Uitgeverij NENASU

Anton Mussert als uitgever...

14 December 1931 vond in Utrecht de oprichtingsbijeenkomst plaats van de Nationaal-Socialistische Beweging. Onder leiding van ingenieur Anton Adriaan Mussert begon de opmars van de belangrijkste extreem-rechtse beweging uit de jaren dertig.

Hoewel het NSB-programma redelijk gematigd was en geen anti-semitische paragraaf bevatte, werd de partij al snel zeer omstreden. Het op Duitse leest geschoeide optreden van de NSB-ers riep bij velen grote weerstand op. Het tweede kabinet Colijn zag deze ontwikkeling met lede ogen aan en ondernam stappen tegen de beweging. Eén van de eerste maatregelen was het verbod voor ambtenaren om lid te zijn van de NSB. Dat deze stap zou leiden tot de oprichting van een nieuwe uitgeverij kon op dat moment niemand vermoeden.

Zowel Mussert als de tweede man van de beweging, Cornelis van Geelkerken, waren in dienst van de Provinciale Waterstaat Utrecht. Mussert had als hoofdingenieur een inkomen van zo'n 7000 gulden per jaar. Van Geelkerken verdiende ongeveer de helft. Nadat begin 1934 beiden moesten kiezen voor hun baan of de politiek, viel de keuze op de NSB. Hierdoor verviel hun vaste inkomen en moesten ze van een bescheiden pensioentje rond zien te komen.

Op 7 januari 1933 verscheen het eerste nummer van Volk en Vaderland. Van dit NSB-blad werden tienduizenden exemplaren per week afgezet. Mussert besefte, dat dit een gegarandeerde bron van inkomsten kon zijn. Hij wist ook, dat het openlijk verwerven van een inkomen uit de gelden van de NSB door de politieke oppositie fel tegen hem gebruikt zou worden en dat dit ook niet goed zou vallen bij zijn eigen leden. Daarom stelde hij in een rede, tijdens een nieuwjaarsbijeenkomst te Amsterdam, dat hij in de toekomst zijn geld zou trachten te verdienen met zijn pen en potlood. Hier beloofde hij ook, dat hij geen geld uit de kas van de NSB zou accepteren. Deze laatste belofte brak hij echter al snel.

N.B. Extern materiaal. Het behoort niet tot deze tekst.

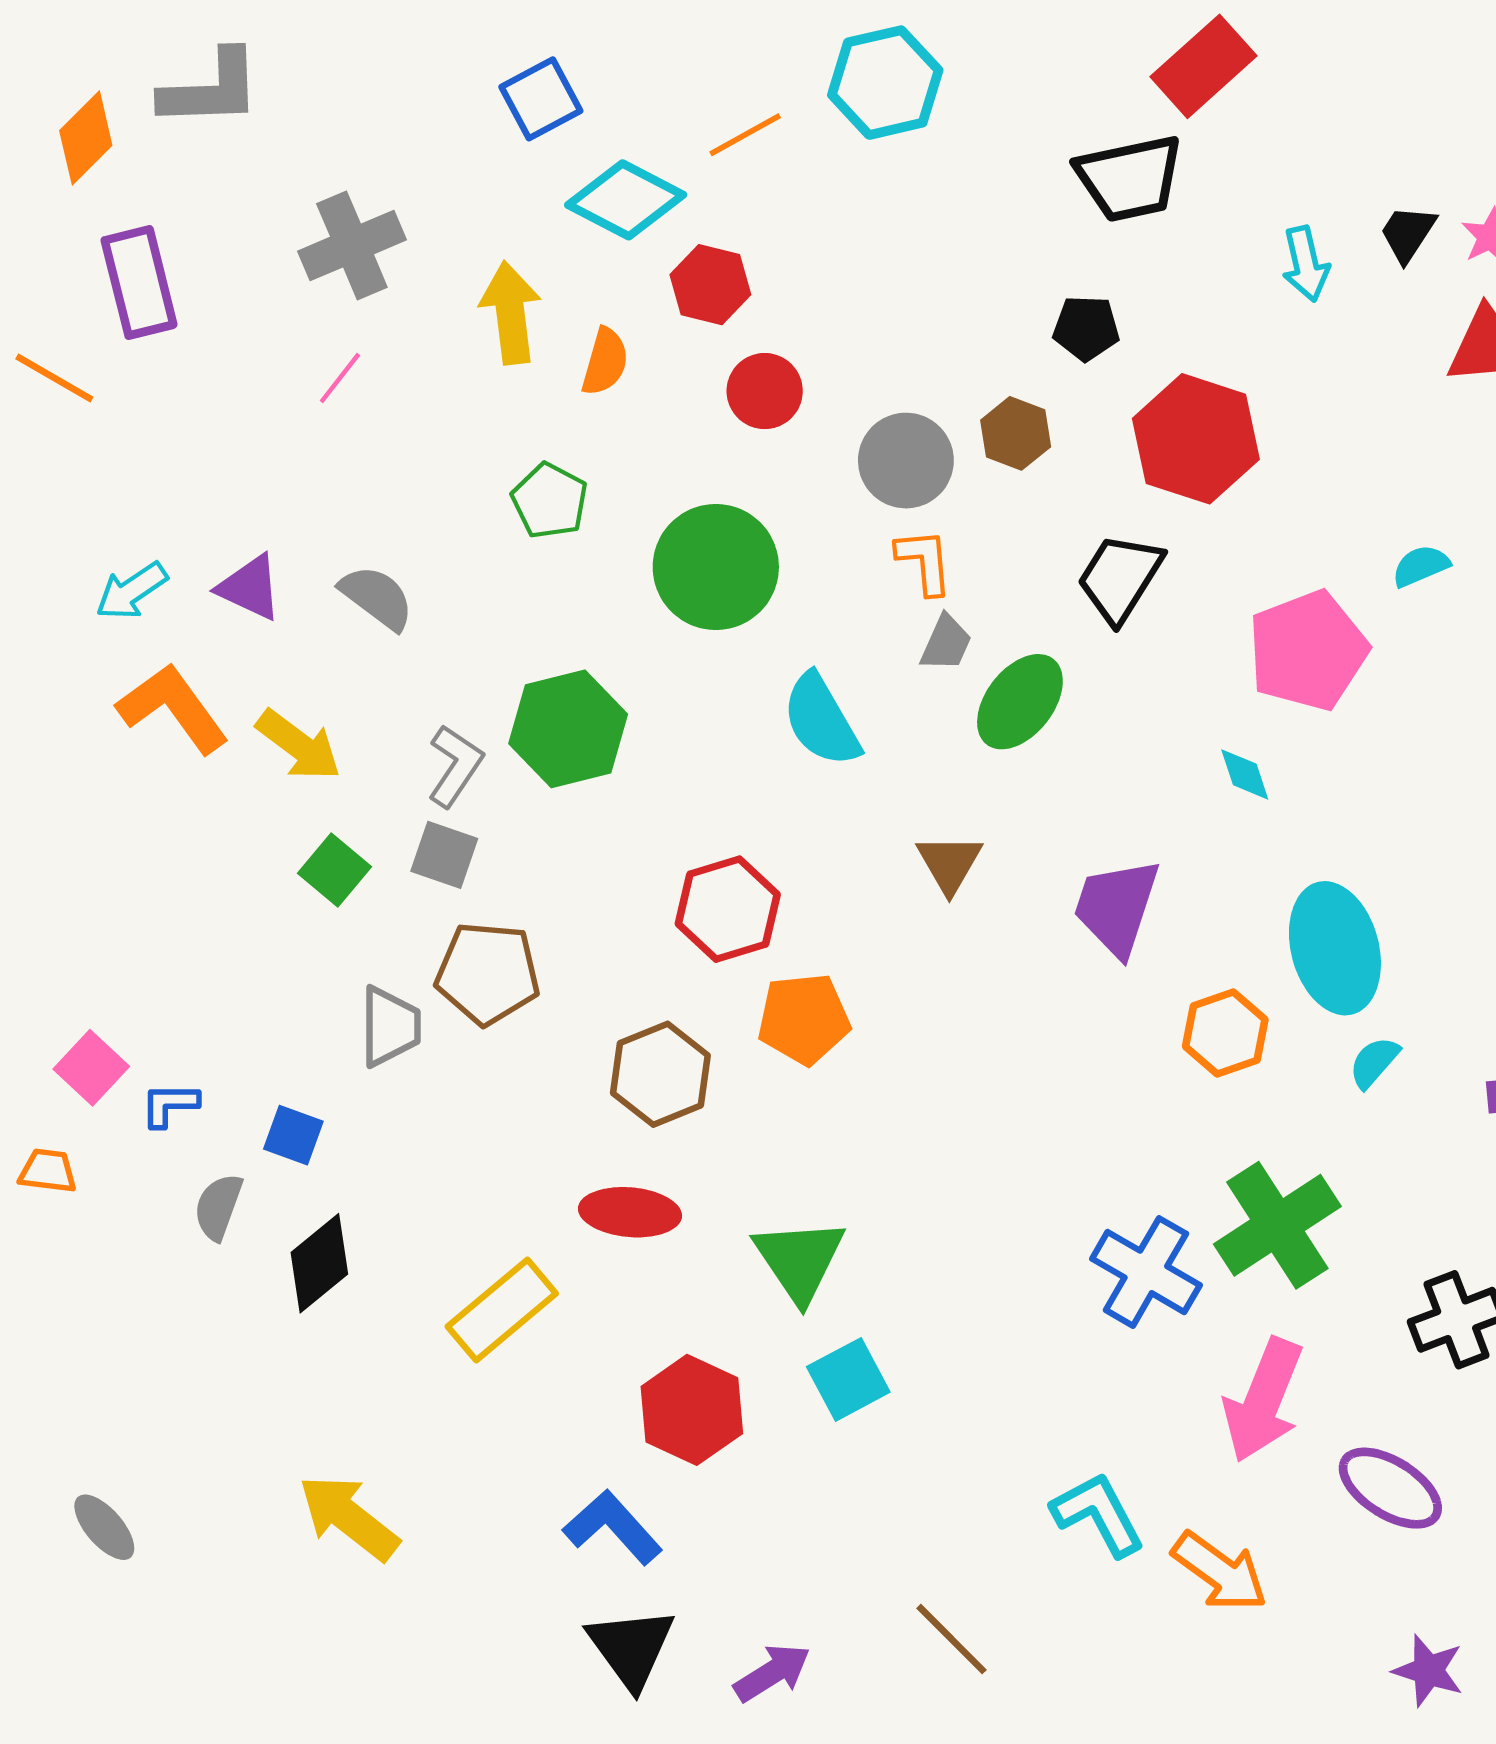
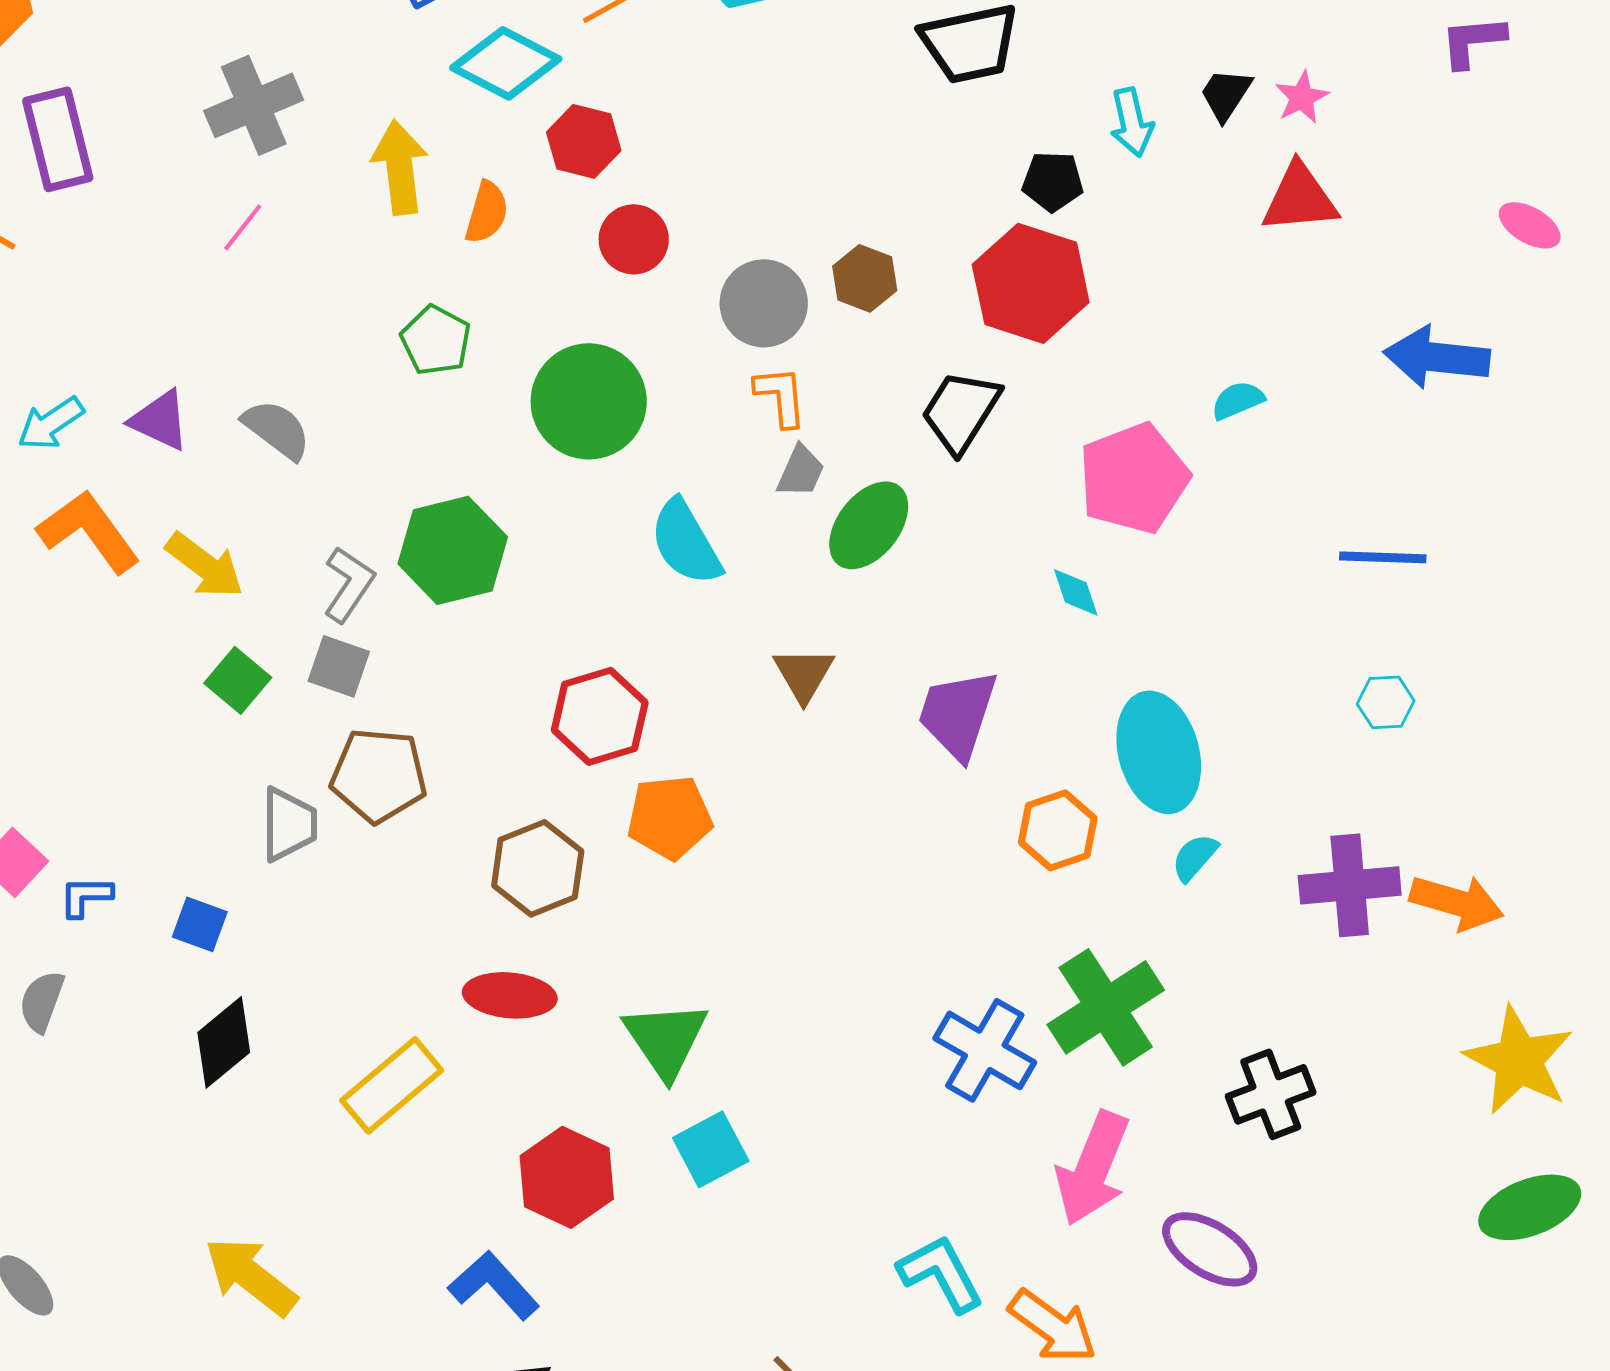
black pentagon: (1086, 328) -> (1053, 181), moved
gray semicircle: (218, 1207) -> (42, 1001), moved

Geld verdienen met pen en potlood, zonder de NSB-kas te belasten, vroeg om een speciale aanpak. Op twee februari 1934 liet hij dan ook de oprichtingsacte van de Nederlandsche Nationaal-Socialistische Uitgeverij (NENASU) registreren. Als rechtsfiguur werd de stichtingsconstructie gekozen. Mussert schonk de stichting een startkapitaal van 100 gulden. Uit de oprichtingsacte komt duidelijk naar voren, dat NENASU helemaal in handen was van Mussert. Zow werd in artikel vier bepaald, dat de stichting slechts door één bestuurder werd bestuurd. In artikel 6 werd Mussert voor het leven benoemd tot deze bestuurder en op grond van artikel 12 kon hij bepalen wat er met de winst van NENASU gedaan zou worden.

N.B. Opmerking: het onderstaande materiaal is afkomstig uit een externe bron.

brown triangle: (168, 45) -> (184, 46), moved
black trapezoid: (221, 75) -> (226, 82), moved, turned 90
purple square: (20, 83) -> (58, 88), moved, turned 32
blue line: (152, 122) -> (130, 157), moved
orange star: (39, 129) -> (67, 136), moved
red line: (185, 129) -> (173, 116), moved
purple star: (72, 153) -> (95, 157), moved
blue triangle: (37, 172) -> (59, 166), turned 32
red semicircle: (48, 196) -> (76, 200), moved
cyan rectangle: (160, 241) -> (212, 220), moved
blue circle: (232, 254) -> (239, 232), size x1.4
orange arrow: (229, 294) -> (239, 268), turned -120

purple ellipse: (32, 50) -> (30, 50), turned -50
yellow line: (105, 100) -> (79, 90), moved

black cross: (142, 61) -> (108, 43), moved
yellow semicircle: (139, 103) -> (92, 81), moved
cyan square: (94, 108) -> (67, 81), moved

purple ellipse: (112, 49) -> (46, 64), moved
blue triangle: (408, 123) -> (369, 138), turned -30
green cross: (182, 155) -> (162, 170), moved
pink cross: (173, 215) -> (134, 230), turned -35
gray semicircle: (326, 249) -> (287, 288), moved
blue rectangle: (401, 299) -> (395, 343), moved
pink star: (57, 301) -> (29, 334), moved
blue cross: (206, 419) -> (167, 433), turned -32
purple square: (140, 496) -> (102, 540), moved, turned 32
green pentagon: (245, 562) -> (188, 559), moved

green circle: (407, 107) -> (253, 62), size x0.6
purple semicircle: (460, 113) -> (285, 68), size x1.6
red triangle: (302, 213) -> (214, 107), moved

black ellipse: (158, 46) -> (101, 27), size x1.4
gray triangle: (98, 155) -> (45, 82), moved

De dagelijkse leiding van de uitgeverij werd toevertrouwd aan een directeur. De bestuurder kon deze benoemen en ontslaan. Deze directeur droeg, op basis van de oprichtingsacte, verantwoordelijkheid voor de inhoud van de uitgaven. Dit gold niet voor Volk en Vaderland, want voor de inhoud daarvan was de redactie verantwoordelijk.

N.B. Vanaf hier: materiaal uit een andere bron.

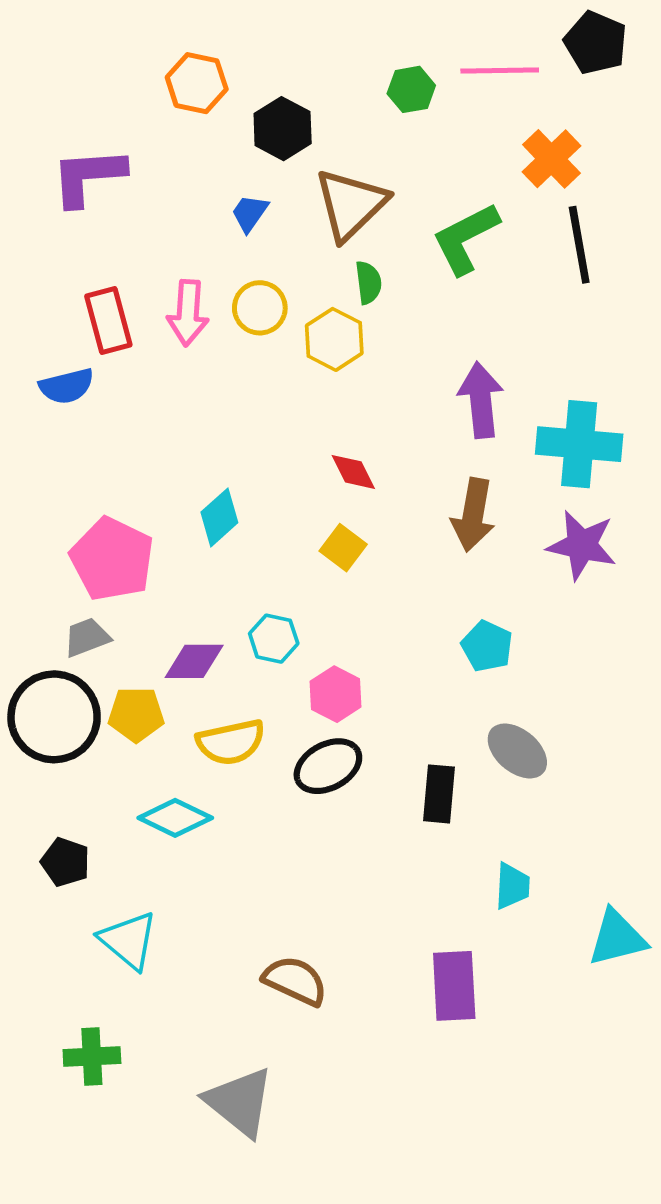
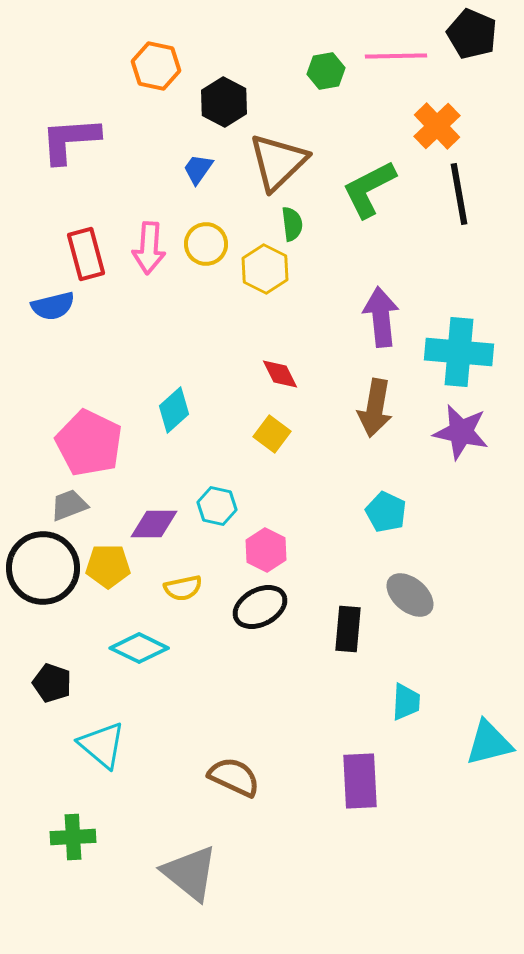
yellow semicircle: (231, 742) -> (183, 588), size x0.7

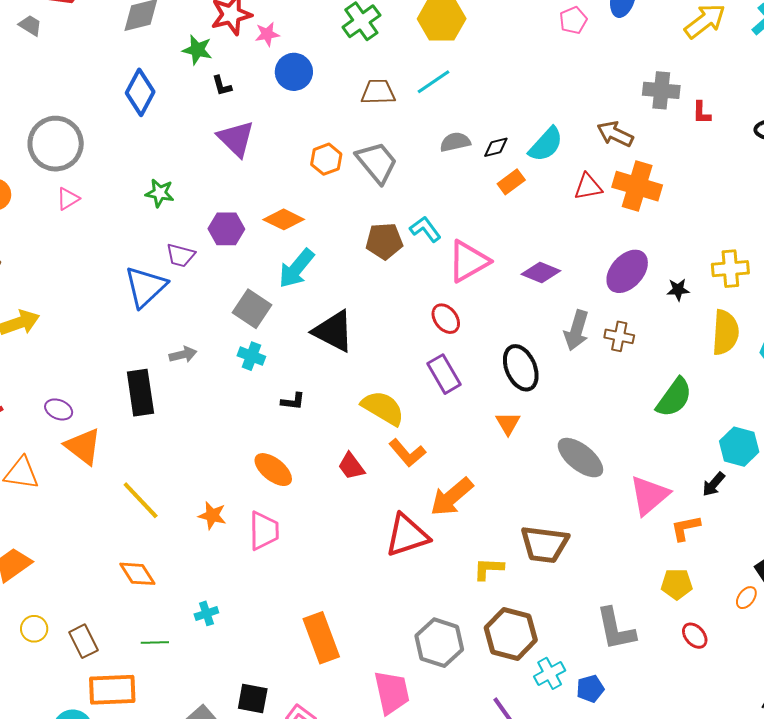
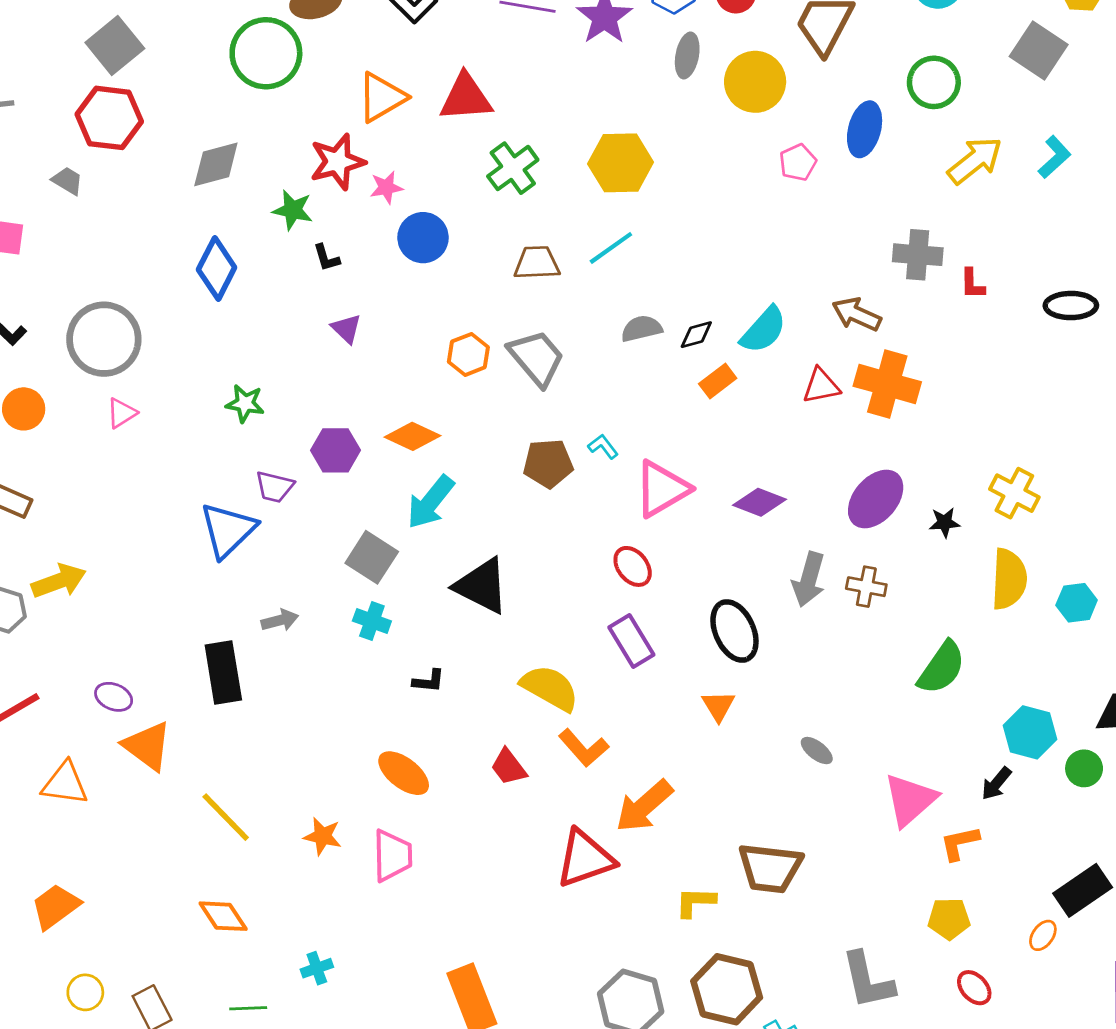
purple triangle: (236, 139) -> (346, 329), size x0.6
cyan L-shape: (425, 229) -> (603, 447), size x0.7
yellow cross: (730, 269) -> (1014, 493), turned 33
gray ellipse: (580, 458) -> (817, 751), size x0.5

Met Reinier van Houten, een NSB-lid van het eerste uur, als eerste directeur ging de firma aan het werk. Vanaf 1 mei 1934 kon NENASU niet alleen het eigen personeel en Mussert onderhouden, maar ook Van Geelkerken. Sterker nog: door de goede verkopen van Volk en Vaderland gingen deze beide heren er zelfs sterk in salaris op vooruit. Mussert ontving in het eerste jaar 8000 gulden en Van Geelkerken bijna 4000.

Toch was Mussert nog niet tevreden. 15 oktober 1934 was hij wederom bij de Kamer van Koophandel om een nieuwe stichting te laten registreren. Dit maal betrof het Stichting Uitgeverij de Stormvogels. Deze uitgeverij verzorgde het drukwerk van de NSB-jeugdbeweging de Nationale Jeugdstorm. Of er ook daadwerkelijk uitgaven door deze stichting zijn verzorgd, is mij niet bekend. Hoe dan ook, nog was Musserts organisatiedrang niet verzadigd. Toen de NSB in november 1936 een dagblad ging uitgeven, werd ook deze in een aparte stichting ondergebracht: Stichting Nationale Pers. Deze stichting werd in Leiden geregistreerd op 5 november 1936 en werd niet met honderd, maar met duizend gulden gestart.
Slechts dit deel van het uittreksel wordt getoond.